Related Work & Insights¶
- vs InterGen: Both use shared-weight collaborative denoisers, but InterGen does not separate body parts, generates the whole sequence at once, and lacks detailed hand modeling. The proposed method introduces dedicated body/hand/trajectory heads and upgrades to autoregression + mixed memory, delivering stronger quality and adaptability.
- vs InterMask: InterMask uses a residual VQ-VAE + masked transformer, serving as the prior SOTA on Inter-X. This work follows the diffusion path; the non-autoregressive version already outperforms InterMask, and the autoregressive version further widens the gap in smoothness and text alignment.
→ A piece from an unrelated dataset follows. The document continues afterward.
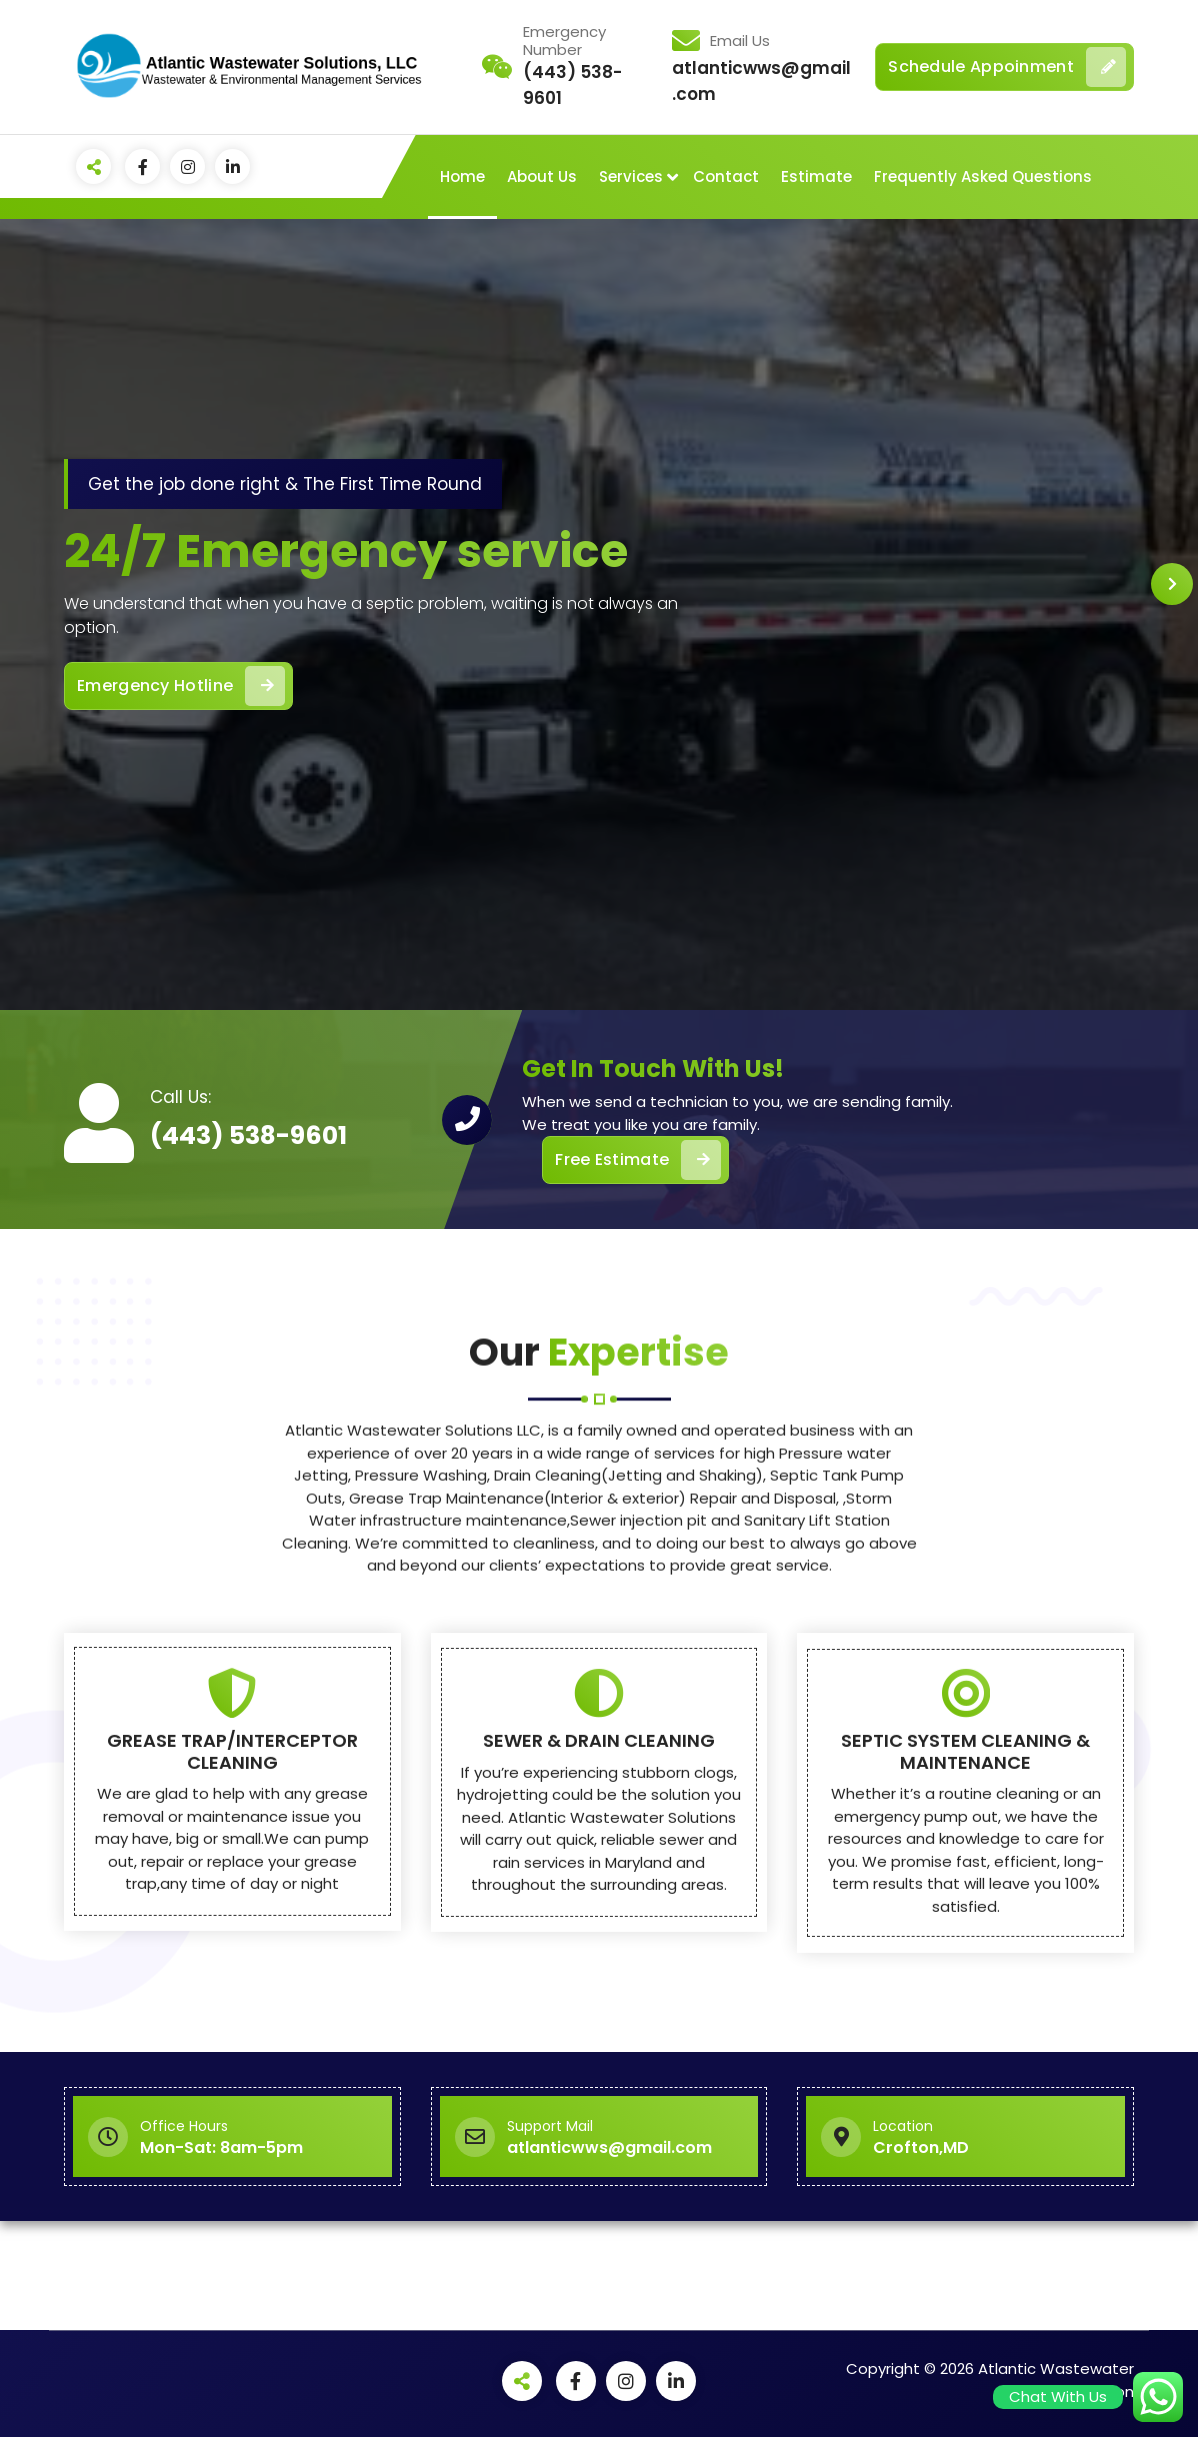 This screenshot has height=2437, width=1198. What do you see at coordinates (965, 2036) in the screenshot?
I see `SEPTIC SYSTEM CLEANING & MAINTENANCE` at bounding box center [965, 2036].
- vs Single-person Autoregressive Diffusion: This paper represents the first end-to-end application of text-conditioned autoregressive diffusion to full-body two-person interactions, and proposes mixed memory to solve motion repetition in long interactions, marking a key extension from single-person to interaction modeling.
Rating¶
- Novelty: ⭐⭐⭐⭐⭐ First text-conditioned end-to-end autoregressive diffusion model for full-body two-person interactions. The combination of mixed memory + dedicated heads is highly novel.
- Experimental Thoroughness: ⭐⭐⭐⭐ Complete evaluation across full-body/body/hands on Inter-X, combined with evaluator robustness tests, memory ablation, and a user study. However, validation is limited to a single dataset.
- Writing Quality: ⭐⭐⭐⭐ Motivations and contributions are clear, and Figs 2/3 provide intuitive explanations of the architecture and mixed memory.
- Value: ⭐⭐⭐⭐⭐ Beyond setting a new SOTA, it provides reusable evaluators and "free" downstream adaptive capabilities, significantly driving forward the interaction motion generation line.